“Bildungsroman”, ebbene, questa volta mi son trovato fra le mani un “romanzo di formazione”. Per la verità – e per la canicola estiva – cercavo una storia che mi portasse qualche ora a bighellonare nel vecchio Sud degli Stati Uniti, così da chiudere gli occhi, assaporare mentalmente il gusto del caffè nero e delle pannocchie arrosto, ritrarre di scatto il collo per l’afrore misto di maiali, erbe di campo e sudore nero, salito alle bianche narici imborghesite. E, con un po’ di fortuna, magari sentirmi ancora bambino fra i filari di mais o sentire la brezza della sera fra i bottoni di una vecchia camicia smunta mentre guardo le lucciole. 

Forse volevo troppo. Forse ho trovato una lanterna. L’ultima caccia di Joe R. Lansdale, pubblicato da Einaudi, è un piccolo gioiello di narrativa, troppo breve, come un espresso, ma altrettanto suggestivo, se ci si vuole risvegliare. Se, come disse Steinbeck, «il Texas è uno stato mentale» – e lo è – sarà bene rifornire la nostra mente di una sana dose di Texas prima che sia troppo tardi.

Texas rurale, 1933, Grande Depressione. Questo è il racconto del giorno in cui un ragazzino, Richard Dale, vede svanire la propria infanzia per sempre. Ai ragazzi di ogni generazione necessitano esempi. Anche oggi, in questo tempo sciapo, in cui i nostri figli vivono dondolando fra l’irrealtà dei videogiochi e l’impossibilità di procurarsi esperienze vere, anche solo lo sbriciolarsi polveroso della corteccia secca dell’asse tarlata di un fienile dentro al colletto della maglietta, perché tutto è divenuto illegale, immorale o fa male alla salute, e l’assistente sociale è dietro l’angolo in attesa di rinfacciare certe incapacità genitoriali come la responsabilizzazione. 

Il lavoro di Lansdale, sarà forse una lettura semplice da un punto di vista strettamente linguistico letterario, ma è certamente adatto alle letture estive degli adolescenti, molto più di certi mattoni generatori di nichilismo cosmico o delle lagne politiche sinistroidi appioppate loro dai docenti per le vacanze. Prima di tutto è una storia di caccia, niente di più fuori moda e meno politicamente corretto. Poi è un libro formativo, perché, come raccomanda il padre agricoltore del protagonista accomiatandosi dalla moglie: «Guarda che i ragazzi facciano quello che devono, ma che facciano anche i ragazzi». Un concetto, derivato dalla semplice saggezza rurale, che vale più di un trattato di pedagogia urbana. 

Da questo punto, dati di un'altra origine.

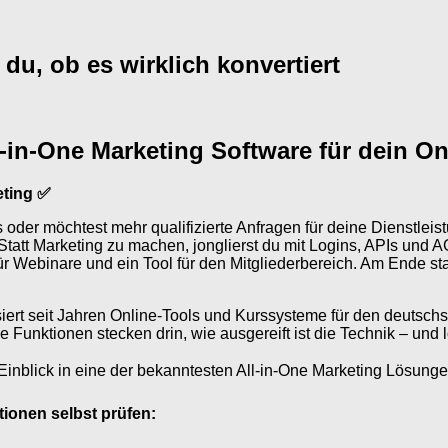
du, ob es wirklich konvertiert
l-in-One Marketing Software für dein O
eting ✅
s oder möchtest mehr qualifizierte Anfragen für deine Dienstlei
 Statt Marketing zu machen, jonglierst du mit Logins, APIs und
für Webinare und ein Tool für den Mitgliederbereich. Am Ende s
ert seit Jahren Online-Tools und Kurssysteme für den deutsch
he Funktionen stecken drin, wie ausgereift ist die Technik – und
n Einblick in eine der bekanntesten All-in-One Marketing Lösu
tionen selbst prüfen: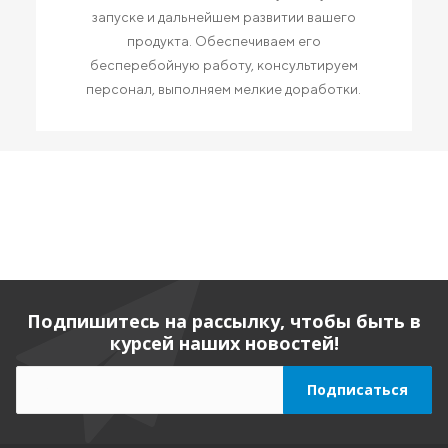
запуске и дальнейшем развитии вашего
продукта. Обеспечиваем его
бесперебойную работу, консультируем
персонал, выполняем мелкие доработки.
Подпишитесь на рассылку, чтобы быть в
курсей наших новостей!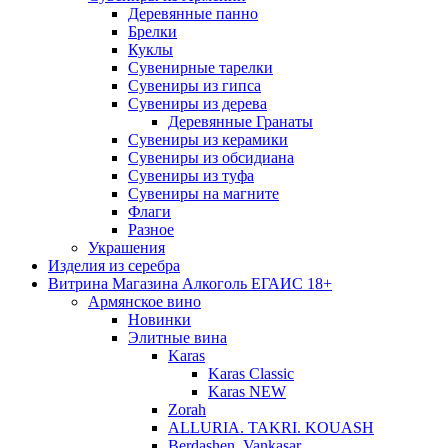
Деревянные панно
Брелки
Куклы
Сувенирные тарелки
Сувениры из гипса
Сувениры из дерева
Деревянные Гранаты
Сувениры из керамики
Сувениры из обсидиана
Сувениры из туфа
Сувениры на магните
Флаги
Разное
Украшения
Изделия из серебра
Витрина Магазина Алкоголь ЕГАИС 18+
Армянское вино
Новинки
Элитные вина
Karas
Karas Classic
Karas NEW
Zorah
ALLURIA. TAKRI. KOUASH
Berdashen. Vankasar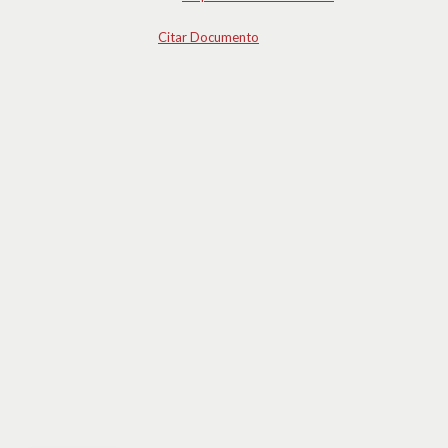
Citar Documento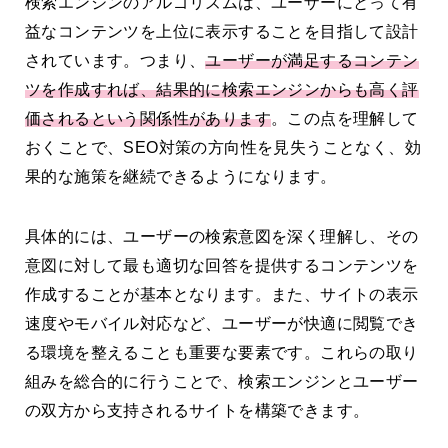
検索エンジンのアルゴリズムは、ユーザーにとって有
益なコンテンツを上位に表示することを目指して設計
されています。つまり、
ユーザーが満足するコンテン
ツを作成すれば、結果的に検索エンジンからも高く評
価されるという関係性があります
。この点を理解して
おくことで、SEO対策の方向性を見失うことなく、効
果的な施策を継続できるようになります。
具体的には、ユーザーの検索意図を深く理解し、その
意図に対して最も適切な回答を提供するコンテンツを
作成することが基本となります。また、サイトの表示
速度やモバイル対応など、ユーザーが快適に閲覧でき
る環境を整えることも重要な要素です。これらの取り
組みを総合的に行うことで、検索エンジンとユーザー
の双方から支持されるサイトを構築できます。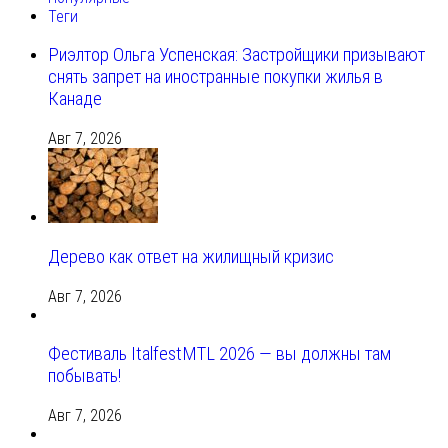
Теги
Риэлтор Ольга Успенская: Застройщики призывают
снять запрет на иностранные покупки жилья в
Канаде
Авг 7, 2026
Дерево как ответ на жилищный кризис
Авг 7, 2026
Фестиваль ItalfestMTL 2026 — вы должны там
побывать!
Авг 7, 2026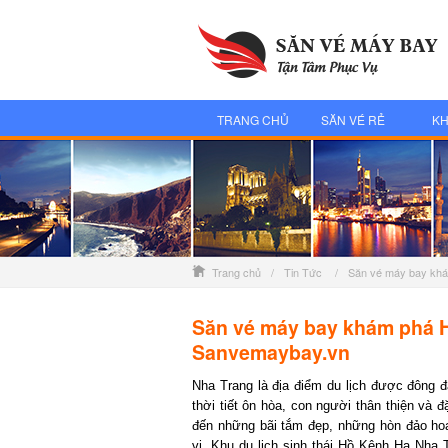
TRANG CHỦ
SĂN VÉ RẺ
KH
Trang chủ
/
Tin Tức
/
Săn vé máy bay kh
Săn vé máy bay khám phá H
Sanvemaybay.vn
Nha Trang là địa điểm du lịch được đông đảo
thời tiết ôn hòa, con người thân thiện và đ
đến những bãi tắm đẹp, những hòn đảo hoang 
vị. Khu du lịch sinh thái Hồ Kênh Hạ Nha 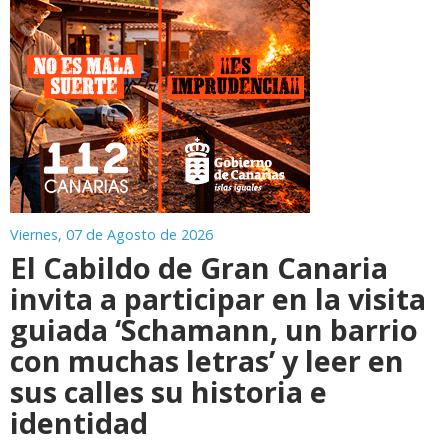
Viernes, 07 de Agosto de 2026
El Cabildo de Gran Canaria
invita a participar en la visita
guiada ‘Schamann, un barrio
con muchas letras’ y leer en
sus calles su historia e
identidad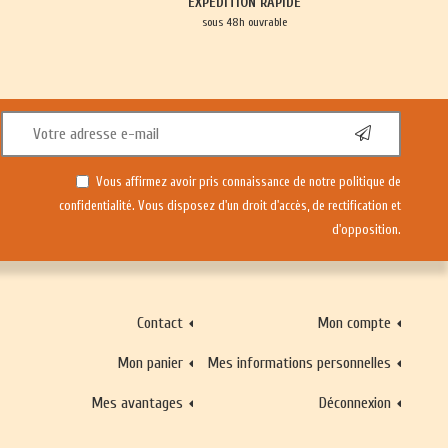
EXPÉDITION RAPIDE
sous 48h ouvrable
Vous affirmez avoir pris connaissance de notre
politique de
confidentialité
. Vous disposez d'un droit d'accès, de rectification et
d'opposition.
Contact
Mon compte
Mon panier
Mes informations personnelles
Mes avantages
Déconnexion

Più che altro, questa storia narra del dovere, ma non quel dovere astrattamente moralistico, sciacquatura di coscienze adulte, parla del dovere morale come può concepirlo solamente il cuore onnipotente e innocente di un bambino. È un racconto che parla di vita e amicizia vissuta oltre il colore della pelle, oltre l’analfabetismo onesto di chi si mette in gioco anima e corpo prima di pensare ad accampare diritti. Ecco, in questa storia nessuno accampa diritti, a parte il diritto a sopravvivere, anzi il diritto a vivere una vita vera. Soprattutto è una storia sana, come quelle che si raccontavano una volta, tanto lontana dalle velleità pedagogiche plastificate, da cartellonistica pubblicitaria contemporanea, del pensiero imbellettato. Una storia mortale, come la vita.

Il retroterra inequivocabilmente autobiografico dell’autore passa in qualche modo, come in soluzione, ad essere la scoperta interiore del lettore. L’intento narrativo è formativo quanto al protagonista della storia, ma pone domande e soprattutto esige risposte dal lettore. Il Vecchio Satana scruta tutti noi. E almeno una volta nella vita ciascuno di noi ha dovuto affrontare – o dovrà farlo – il suo personale “Cinghiale del Demonio”. Il libro pone una domanda anche a me, perché, come il mulo Felix, anche di me, oltre a non essere mai stato pronto a morire di fatica, non si sarebbe certo potuto dire che fossi «un mulo con una missione nella vita». Lansdale ci conduce nella foresta umida del Texas orientale, dove vive (Nacogdoches, the oldest town in Texas), e dove ci mostra il male «nero come il cuore di un banchiere», lasciandoci infine con un ragazzo che diventa uomo e con la risposta al perché mai dovremmo raccontare storie. E un certo piacere dall’aroma di caffè che ci scivola nello stomaco.